The Mason Jar (book review)
What if your old college roommate called, raving about a book someone sent her, calling it the most beautiful book she’s ever read? “But,” she said, “it’s about you.” The author is your college ex.
In The Mason Jar, Clayton Fincannon is a Tennessee farm boy raised at the feet of his grandfather. He and his grandfather leave letters for each other in a Mason jar on his grandfather’s desk—letters of counsel and affirmation. When Clayton attends college in Southern California, he meets and falls in love with a dark debutante from Colorado. However, when an unmentioned past resurrects in her life and she leaves, Clayton is left with unanswered questions.
Clayton goes on to serve as a missionary in Africa, while he and his grandfather continue their tradition of writing letters. When Clayton returns home five years later to bury his grandfather, he searches for answers pertaining to the loss of the young woman he once loved. Little does Clayton know, the answers await him in the broken Mason jar.
A story about a girl who vanished, a former love who wrote a book about her, and a reunion they never imagined.

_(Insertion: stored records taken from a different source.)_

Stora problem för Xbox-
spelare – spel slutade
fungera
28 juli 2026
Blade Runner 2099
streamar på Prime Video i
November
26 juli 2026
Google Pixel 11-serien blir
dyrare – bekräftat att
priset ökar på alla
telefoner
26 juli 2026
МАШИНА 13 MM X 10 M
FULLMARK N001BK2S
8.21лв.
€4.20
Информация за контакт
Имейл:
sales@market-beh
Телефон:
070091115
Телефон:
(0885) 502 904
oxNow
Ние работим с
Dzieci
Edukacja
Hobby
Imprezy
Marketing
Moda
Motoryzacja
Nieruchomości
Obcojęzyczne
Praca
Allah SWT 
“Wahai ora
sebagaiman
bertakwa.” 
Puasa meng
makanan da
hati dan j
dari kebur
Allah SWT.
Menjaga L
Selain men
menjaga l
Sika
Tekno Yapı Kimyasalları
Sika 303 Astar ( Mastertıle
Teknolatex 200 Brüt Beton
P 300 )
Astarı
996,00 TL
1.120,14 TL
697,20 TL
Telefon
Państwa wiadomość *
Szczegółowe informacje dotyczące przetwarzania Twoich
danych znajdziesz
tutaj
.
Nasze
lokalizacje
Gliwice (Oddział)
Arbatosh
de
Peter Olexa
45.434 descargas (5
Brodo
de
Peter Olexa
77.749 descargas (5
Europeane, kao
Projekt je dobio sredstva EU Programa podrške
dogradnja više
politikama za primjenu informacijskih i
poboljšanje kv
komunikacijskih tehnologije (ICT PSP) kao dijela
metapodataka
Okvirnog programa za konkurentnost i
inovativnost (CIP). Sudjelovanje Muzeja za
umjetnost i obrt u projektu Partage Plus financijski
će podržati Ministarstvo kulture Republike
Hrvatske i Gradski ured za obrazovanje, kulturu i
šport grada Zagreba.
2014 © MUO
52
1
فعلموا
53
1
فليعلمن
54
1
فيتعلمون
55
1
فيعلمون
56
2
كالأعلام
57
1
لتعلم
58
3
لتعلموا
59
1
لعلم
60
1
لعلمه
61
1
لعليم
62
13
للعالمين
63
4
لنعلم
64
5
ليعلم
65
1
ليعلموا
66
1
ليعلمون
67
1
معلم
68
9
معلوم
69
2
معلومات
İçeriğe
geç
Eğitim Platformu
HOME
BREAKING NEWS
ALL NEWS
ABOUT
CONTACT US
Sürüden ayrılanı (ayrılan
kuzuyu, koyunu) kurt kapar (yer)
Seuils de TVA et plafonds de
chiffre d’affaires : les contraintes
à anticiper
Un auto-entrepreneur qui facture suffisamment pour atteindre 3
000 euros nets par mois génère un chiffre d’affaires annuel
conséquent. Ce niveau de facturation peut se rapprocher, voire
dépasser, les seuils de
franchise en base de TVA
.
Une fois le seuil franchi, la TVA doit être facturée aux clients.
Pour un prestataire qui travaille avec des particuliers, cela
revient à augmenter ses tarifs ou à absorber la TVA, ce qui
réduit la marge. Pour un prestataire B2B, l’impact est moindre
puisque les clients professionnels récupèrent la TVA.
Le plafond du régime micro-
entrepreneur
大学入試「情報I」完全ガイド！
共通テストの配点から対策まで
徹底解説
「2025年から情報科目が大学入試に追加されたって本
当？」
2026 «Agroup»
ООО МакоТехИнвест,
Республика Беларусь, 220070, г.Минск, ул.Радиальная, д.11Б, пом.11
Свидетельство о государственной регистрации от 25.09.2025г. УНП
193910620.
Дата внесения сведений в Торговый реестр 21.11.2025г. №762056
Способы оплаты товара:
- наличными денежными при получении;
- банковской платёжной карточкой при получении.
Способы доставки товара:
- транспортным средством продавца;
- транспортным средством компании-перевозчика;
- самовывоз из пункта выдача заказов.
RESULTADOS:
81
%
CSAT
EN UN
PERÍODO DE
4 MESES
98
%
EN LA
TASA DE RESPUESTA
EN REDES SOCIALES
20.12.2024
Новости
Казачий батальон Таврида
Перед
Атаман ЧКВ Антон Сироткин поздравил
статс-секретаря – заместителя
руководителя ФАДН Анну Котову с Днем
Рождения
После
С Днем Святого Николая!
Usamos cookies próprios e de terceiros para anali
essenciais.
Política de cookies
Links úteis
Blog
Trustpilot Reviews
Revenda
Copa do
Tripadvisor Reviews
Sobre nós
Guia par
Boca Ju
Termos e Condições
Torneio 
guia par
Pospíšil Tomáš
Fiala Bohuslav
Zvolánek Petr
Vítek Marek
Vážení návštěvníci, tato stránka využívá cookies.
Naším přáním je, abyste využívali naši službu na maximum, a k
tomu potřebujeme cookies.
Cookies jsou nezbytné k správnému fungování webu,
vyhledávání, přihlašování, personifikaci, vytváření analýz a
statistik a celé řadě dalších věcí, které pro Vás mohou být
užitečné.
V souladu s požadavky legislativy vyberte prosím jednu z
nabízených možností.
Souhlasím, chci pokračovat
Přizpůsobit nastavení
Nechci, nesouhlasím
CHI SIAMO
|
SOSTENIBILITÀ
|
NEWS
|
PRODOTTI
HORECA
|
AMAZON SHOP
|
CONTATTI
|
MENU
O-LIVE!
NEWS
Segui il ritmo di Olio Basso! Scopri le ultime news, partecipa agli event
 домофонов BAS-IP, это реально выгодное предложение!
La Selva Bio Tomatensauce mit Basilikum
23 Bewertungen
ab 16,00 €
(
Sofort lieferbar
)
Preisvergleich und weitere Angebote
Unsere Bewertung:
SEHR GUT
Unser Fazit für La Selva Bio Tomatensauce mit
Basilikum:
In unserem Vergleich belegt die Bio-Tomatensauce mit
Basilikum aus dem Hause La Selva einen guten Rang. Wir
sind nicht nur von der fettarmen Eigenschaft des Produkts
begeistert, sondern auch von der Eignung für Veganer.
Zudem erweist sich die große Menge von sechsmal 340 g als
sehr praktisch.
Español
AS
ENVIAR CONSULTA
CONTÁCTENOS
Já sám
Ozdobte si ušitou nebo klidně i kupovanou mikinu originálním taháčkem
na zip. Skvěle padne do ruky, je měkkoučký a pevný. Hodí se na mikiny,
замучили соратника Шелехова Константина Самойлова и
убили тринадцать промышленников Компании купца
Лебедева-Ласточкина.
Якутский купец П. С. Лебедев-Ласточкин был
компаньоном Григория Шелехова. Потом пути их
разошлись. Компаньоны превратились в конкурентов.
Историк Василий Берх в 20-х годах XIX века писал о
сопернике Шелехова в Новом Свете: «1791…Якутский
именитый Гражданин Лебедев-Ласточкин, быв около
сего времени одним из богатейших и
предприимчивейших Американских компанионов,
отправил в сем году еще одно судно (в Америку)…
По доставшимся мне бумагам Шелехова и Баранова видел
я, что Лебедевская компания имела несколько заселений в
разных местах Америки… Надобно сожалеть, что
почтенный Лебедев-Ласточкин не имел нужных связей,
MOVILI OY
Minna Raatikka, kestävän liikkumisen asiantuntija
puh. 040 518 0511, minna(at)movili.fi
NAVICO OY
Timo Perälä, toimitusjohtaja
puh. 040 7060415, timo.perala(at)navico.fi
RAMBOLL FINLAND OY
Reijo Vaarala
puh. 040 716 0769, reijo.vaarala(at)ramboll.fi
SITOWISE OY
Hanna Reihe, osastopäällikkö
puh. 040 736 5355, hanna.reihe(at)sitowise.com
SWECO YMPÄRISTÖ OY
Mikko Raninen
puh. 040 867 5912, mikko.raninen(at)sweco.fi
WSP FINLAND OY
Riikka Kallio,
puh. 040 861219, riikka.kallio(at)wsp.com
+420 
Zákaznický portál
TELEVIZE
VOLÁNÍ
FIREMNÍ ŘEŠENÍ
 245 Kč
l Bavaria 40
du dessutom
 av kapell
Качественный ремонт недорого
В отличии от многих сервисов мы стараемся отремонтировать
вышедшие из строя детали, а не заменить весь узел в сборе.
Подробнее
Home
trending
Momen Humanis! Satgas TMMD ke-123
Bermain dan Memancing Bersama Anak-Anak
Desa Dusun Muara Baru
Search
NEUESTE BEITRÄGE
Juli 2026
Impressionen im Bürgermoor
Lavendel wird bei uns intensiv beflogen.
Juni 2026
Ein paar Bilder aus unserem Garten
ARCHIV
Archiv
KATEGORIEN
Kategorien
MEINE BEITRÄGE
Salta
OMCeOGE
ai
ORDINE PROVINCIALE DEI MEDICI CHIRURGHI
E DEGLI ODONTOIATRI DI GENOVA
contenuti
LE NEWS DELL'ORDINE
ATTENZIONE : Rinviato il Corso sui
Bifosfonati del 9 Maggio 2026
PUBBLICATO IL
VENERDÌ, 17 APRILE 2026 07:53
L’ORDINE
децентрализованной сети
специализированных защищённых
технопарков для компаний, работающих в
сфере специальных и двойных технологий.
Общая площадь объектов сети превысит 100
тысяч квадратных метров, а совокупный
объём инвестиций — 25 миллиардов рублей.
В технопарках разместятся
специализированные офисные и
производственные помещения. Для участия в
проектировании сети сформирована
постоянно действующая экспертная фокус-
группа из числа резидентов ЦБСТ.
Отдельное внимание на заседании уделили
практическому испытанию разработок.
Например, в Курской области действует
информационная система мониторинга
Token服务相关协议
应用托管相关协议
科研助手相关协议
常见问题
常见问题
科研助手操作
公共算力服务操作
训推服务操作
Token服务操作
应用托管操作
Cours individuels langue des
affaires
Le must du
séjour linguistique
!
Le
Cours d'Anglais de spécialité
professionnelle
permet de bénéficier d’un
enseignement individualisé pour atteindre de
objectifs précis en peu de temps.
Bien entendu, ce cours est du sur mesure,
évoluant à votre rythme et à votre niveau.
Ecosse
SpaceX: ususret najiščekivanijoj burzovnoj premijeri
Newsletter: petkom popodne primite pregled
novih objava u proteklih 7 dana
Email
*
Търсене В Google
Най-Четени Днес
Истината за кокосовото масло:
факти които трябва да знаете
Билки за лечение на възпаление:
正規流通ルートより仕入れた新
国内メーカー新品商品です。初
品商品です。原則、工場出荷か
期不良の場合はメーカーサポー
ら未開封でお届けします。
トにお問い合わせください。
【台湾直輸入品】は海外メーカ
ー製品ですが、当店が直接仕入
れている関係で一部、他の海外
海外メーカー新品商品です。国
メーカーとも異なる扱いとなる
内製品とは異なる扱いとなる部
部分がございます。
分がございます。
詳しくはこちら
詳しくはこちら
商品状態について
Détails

Written for the bruised and broken, The Mason Jar is an inspirational romance that brings hope to people who have experienced disappointment in life due to separation from loved ones. With a redemptive ending that encourages us to love again and written in the fresh, romantic tones of Nicholas Sparks, The Mason Jar interweaves the imagery of Thoreau with the adventures and climatic family struggles common to Dances with Wolves, A River Runs Through It, and Legends of the Fall.
I really loved the idea of this story. What a romantic notion... finding out that your old college boyfriend has written a novel about the time he spent with you. I have to say while reading this book wondering how I would feel if I ever found out my ex-boyfriend wrote a book about our college years. What memories would he share? Would he look on those years fondly? Would I want to read it?
I found the way the book was written interesting. Eden finds out about the book from her old roommate. She downloads it on her kindle and starts reading. I love that there are flashbacks of sorts through the novel reading. There is present day with everyone heading to homecoming. There are points of view told both from Eden and from Finn. You get a really full story.
I have to say after reading the book I was left a little disappointed. It was such a grand romantic idea in my head. I think I found that there was a lot of build up and that the climax kind of fizzled. Not that I was upset with finding out what had actually happened to Eden... but I felt like you found out and it was over. I want more of the "what now?" I think, perhaps, there was too much focus on the micro-lending in Africa. While it was all interesting (and I've actually participated in donating to a micro-lending program)... for me it distracted from the story and the letter writing.
Speaking of letter writing... I wish we got to read more of the mason jar letters... and I truly wish I'd gotten a look at the letters sent from Africa.
About the author:
James Russell Lingerfelt is the author of The Mason Jar and writes articles for The Huffington Post. James connects with readers at his blog, Love Story from the Male Perspective, and divides his time between Southern California and his family's ranch in Alabama.